*AVAILABLE DATA*.

____________________

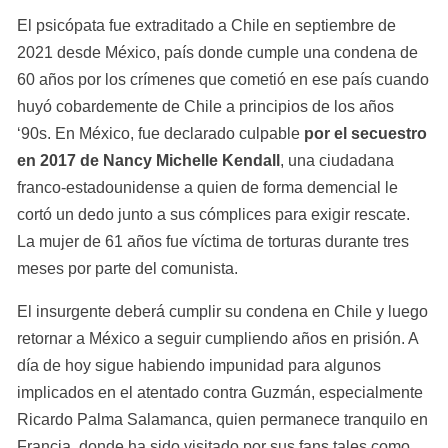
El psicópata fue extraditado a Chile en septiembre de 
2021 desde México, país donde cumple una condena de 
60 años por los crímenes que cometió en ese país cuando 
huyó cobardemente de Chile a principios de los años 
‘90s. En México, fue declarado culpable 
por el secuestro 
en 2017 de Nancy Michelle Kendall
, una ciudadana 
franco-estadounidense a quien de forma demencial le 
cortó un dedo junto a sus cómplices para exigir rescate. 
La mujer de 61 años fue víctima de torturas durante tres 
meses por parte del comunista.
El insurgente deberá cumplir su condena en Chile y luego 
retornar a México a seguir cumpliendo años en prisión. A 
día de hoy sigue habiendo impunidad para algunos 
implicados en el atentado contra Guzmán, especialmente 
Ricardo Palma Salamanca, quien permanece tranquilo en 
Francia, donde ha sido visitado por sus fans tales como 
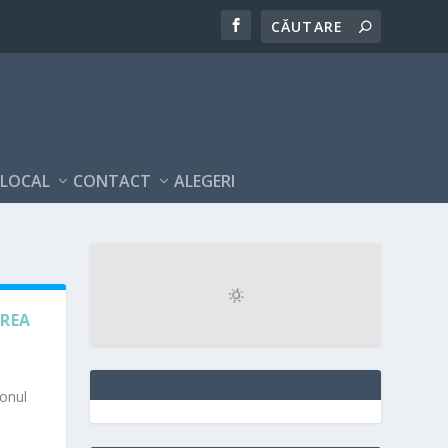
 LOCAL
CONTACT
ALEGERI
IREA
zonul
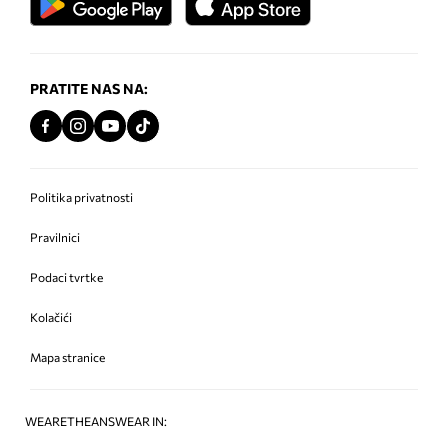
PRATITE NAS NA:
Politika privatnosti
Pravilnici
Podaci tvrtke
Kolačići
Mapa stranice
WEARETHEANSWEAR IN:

____________________

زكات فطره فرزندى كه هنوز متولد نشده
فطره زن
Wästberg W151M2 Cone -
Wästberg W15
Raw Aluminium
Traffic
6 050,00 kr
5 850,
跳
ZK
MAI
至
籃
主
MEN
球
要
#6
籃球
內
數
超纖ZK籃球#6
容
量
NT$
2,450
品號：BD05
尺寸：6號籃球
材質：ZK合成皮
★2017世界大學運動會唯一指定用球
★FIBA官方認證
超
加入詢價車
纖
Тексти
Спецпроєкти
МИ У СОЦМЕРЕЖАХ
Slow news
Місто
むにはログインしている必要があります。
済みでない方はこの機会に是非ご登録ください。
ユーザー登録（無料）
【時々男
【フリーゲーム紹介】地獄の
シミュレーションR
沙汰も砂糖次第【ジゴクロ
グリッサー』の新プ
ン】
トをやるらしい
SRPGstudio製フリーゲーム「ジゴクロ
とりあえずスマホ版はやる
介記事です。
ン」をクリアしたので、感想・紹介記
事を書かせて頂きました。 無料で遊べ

____________________

*ABOUT THIS TASK*.
Reproduce exactly the lines of the records above from the one with "沙汰も砂糖次第【ジゴクロ" to the one with "事を書かせて頂きました。 無料で遊べ", both included, and leave out everything else.

*WORKED SOLUTION*.
沙汰も砂糖次第【ジゴクロ
グリッサー』の新プ
ン】
トをやるらしい
SRPGstudio製フリーゲーム「ジゴクロ
とりあえずスマホ版はやる
介記事です。
ン」をクリアしたので、感想・紹介記
事を書かせて頂きました。 無料で遊べ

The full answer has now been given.